I go on the story – whether it keeps me entertained or not. I read both indie and mainstream and, to be frank, I’ve read things of quality and things that are poor in both camps. Indie writers such as Gary McMahon, Ian Woodhead, Mark West and Sean Page are well worth the investment and demonstrate the wonderful literary alchemy where quality writing, a cracking story and solid production process blend together. Take any one of these elements away and, for me, it simply does not work. This may be a controversial statement but the ability to write beautiful, grammatically correct prose does not in itself make a great story teller. Certainly it creates images in the reader’s mind and transports the reader into the writer’s world, but there is a shelf life to this and it is only a solid story that will keep them there. All too often I have read works by some authors who – as a writer – I think, ‘that is a nice piece of description’, but this is quickly followed by: ‘but nothing has really happened for the last ninety pages’. That’s when the frustration sets in. That’s when the book gets closed and put back on the shelf. This is what I love about Steinbeck – there is a happy medium and he was able to nail it.
21. I keep paper and a journal close by for poetry idea. Do you do anything like that for when you get a story idea?
I used to do this, but now I’ve gone paper free, using my notes app on the iPhone. The first draft of Necropolis Rising was written in its entirety on a Blackberry so I’m comfortable using such devices as a means to capture my writing. Important point, though: transfer the files over to another source quickly for safekeeping!
22. Any advice you would give future authors?

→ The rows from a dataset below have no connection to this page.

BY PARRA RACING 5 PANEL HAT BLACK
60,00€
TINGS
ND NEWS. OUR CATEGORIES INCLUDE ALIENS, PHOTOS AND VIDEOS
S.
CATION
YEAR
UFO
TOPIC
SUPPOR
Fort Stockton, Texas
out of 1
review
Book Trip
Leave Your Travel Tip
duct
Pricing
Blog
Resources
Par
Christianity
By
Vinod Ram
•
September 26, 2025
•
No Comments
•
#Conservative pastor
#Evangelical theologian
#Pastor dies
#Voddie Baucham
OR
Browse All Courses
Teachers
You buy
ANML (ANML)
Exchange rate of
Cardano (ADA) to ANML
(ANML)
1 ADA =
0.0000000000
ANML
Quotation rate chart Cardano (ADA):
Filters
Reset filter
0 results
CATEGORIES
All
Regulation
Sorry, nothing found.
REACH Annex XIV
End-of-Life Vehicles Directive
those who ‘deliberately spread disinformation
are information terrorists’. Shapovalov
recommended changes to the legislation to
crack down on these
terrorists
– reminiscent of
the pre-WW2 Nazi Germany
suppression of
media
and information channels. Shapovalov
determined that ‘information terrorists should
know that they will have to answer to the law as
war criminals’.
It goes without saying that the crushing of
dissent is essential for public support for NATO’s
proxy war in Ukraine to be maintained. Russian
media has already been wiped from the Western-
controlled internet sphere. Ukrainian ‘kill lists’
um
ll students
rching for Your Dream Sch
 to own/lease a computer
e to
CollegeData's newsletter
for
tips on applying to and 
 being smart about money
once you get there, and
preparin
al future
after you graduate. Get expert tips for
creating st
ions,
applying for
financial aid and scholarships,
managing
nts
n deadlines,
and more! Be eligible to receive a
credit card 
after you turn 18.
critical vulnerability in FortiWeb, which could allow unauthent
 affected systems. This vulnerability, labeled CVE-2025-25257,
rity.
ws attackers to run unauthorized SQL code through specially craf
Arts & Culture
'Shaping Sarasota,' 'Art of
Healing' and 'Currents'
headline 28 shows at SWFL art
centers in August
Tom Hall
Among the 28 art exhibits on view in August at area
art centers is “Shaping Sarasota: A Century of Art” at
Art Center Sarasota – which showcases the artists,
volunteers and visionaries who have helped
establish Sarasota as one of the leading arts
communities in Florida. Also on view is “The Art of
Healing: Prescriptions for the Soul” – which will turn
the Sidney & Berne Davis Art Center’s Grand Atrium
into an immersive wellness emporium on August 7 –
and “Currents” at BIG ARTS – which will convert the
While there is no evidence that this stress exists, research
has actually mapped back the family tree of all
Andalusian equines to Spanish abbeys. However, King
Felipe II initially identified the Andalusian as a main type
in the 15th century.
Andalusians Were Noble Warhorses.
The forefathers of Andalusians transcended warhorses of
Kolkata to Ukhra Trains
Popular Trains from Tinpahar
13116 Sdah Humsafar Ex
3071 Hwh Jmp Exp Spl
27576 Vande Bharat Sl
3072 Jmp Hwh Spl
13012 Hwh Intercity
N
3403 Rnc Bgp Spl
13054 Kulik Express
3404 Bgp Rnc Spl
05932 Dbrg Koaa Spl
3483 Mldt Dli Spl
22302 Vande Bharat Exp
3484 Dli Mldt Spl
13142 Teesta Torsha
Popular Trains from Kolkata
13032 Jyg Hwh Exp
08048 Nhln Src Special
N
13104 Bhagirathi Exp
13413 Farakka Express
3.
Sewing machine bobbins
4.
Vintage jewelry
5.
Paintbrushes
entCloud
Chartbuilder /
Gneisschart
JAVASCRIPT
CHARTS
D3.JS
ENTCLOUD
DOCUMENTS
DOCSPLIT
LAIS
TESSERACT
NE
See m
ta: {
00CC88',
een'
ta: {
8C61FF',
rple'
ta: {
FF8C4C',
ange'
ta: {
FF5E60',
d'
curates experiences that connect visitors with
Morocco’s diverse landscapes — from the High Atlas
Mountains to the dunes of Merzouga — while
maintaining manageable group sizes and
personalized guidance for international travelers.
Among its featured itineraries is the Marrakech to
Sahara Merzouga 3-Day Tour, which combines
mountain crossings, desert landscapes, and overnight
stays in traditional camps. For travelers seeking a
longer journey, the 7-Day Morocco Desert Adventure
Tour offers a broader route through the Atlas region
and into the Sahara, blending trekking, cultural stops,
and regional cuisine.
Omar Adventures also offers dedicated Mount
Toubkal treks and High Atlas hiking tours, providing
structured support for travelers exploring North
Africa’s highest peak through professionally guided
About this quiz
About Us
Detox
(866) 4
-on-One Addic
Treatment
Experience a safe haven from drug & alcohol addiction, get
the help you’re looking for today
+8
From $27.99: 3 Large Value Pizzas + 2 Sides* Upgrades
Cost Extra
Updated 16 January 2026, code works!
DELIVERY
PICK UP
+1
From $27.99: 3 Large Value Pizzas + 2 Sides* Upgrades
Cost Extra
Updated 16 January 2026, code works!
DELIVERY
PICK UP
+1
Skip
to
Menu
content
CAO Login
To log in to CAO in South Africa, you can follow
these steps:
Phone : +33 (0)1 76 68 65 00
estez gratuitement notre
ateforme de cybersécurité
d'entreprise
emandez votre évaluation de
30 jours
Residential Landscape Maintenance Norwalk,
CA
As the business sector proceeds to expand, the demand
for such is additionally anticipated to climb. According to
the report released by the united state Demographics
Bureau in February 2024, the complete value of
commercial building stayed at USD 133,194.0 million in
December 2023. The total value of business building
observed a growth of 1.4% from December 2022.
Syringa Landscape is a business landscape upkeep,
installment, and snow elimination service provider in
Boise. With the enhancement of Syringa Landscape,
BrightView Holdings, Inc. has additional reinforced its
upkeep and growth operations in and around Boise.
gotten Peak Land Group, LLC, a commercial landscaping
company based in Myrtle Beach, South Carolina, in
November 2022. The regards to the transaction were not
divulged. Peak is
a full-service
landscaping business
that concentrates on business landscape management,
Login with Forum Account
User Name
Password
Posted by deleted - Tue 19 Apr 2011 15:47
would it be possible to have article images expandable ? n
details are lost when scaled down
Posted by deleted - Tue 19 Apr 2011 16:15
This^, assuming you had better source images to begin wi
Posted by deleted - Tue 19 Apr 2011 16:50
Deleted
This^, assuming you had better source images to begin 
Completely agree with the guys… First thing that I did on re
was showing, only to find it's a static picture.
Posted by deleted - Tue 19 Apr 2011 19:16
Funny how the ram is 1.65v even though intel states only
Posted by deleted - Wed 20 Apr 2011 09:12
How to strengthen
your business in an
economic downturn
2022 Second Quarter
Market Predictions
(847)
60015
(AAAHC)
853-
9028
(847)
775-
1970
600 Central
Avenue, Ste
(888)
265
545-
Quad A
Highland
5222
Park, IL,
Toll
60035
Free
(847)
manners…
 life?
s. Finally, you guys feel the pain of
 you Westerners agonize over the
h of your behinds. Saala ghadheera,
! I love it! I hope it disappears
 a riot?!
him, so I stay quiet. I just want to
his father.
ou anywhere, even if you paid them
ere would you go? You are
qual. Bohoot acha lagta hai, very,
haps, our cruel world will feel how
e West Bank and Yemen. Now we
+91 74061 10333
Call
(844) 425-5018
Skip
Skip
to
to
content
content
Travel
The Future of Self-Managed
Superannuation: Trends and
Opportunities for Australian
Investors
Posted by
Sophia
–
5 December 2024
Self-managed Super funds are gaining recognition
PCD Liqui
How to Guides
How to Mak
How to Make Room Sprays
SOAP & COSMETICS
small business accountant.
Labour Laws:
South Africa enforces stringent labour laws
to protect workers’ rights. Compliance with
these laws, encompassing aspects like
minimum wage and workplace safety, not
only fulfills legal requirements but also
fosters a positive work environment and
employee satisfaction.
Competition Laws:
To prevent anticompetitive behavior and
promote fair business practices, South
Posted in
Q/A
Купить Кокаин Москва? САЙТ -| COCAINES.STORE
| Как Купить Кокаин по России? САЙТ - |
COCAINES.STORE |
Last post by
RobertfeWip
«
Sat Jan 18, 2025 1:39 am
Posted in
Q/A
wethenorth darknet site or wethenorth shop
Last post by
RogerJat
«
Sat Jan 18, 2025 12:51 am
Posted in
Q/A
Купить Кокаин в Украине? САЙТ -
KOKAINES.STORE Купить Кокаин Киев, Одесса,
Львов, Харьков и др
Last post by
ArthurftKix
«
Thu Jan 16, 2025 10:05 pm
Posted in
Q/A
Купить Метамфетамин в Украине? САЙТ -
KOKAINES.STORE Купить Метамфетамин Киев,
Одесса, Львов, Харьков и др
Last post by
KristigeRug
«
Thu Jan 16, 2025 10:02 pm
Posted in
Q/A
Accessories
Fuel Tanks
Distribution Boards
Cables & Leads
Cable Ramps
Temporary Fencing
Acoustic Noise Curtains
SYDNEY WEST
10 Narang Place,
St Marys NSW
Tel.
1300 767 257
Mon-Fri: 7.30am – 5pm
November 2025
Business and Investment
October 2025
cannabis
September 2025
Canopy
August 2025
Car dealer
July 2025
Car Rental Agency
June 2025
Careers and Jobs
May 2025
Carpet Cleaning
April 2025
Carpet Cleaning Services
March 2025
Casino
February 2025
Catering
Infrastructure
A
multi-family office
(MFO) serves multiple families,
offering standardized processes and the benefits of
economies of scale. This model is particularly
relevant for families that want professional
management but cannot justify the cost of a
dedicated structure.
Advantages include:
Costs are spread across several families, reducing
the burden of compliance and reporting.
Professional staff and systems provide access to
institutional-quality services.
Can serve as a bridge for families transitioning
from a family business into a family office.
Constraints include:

Read. LOTS. If you are drawn into the story then try to analyse how the author is doing that – is it the flow of the narrative? Is it the characters? And if so, what is the author doing that you might be able to utilise without copying the writer’s ‘voice’. Also , be prepared to accept that in order to improve your story, you need to work with an editor. Whether indie or main stream, editors are intrinsic to shaping and polishing your story. But beware! Just as the indie world has its problems with sub-standard writers, the same can be said for editors. Some are simply proof reading and labelling themselves editors. Others are very good but lack the professionalism to convey their thoughts to authors in a collaborative way, choosing instead to be arrogant and self-serving. Choose wisely but make sure that you DO get an editor. Finally, any writer needs to develop a thick skin. Once our work is out there in the hands of readers we all hope that it will be received and embraced with love. Not so. Some people will not ‘get’ what you do. That’s just the nature of personal taste. However, if you do not follow the editorial process and your work is put out there crammed full of typos and grammatical errors then expect to be savaged by someone who has paid their money to read your work. Have respect for your work, make it the best it can be and always respect reviewers. NEVER respond to negative reviews, no matter how unfair they may seem. It is seen as unprofessional and puts off future readers coming to see what your work is all about. Heated exchanges with reviewers on Amazon etc, serve only to put the author in a bad light, and make it less likely that potential readers will buy your work based on a lack of professionalism.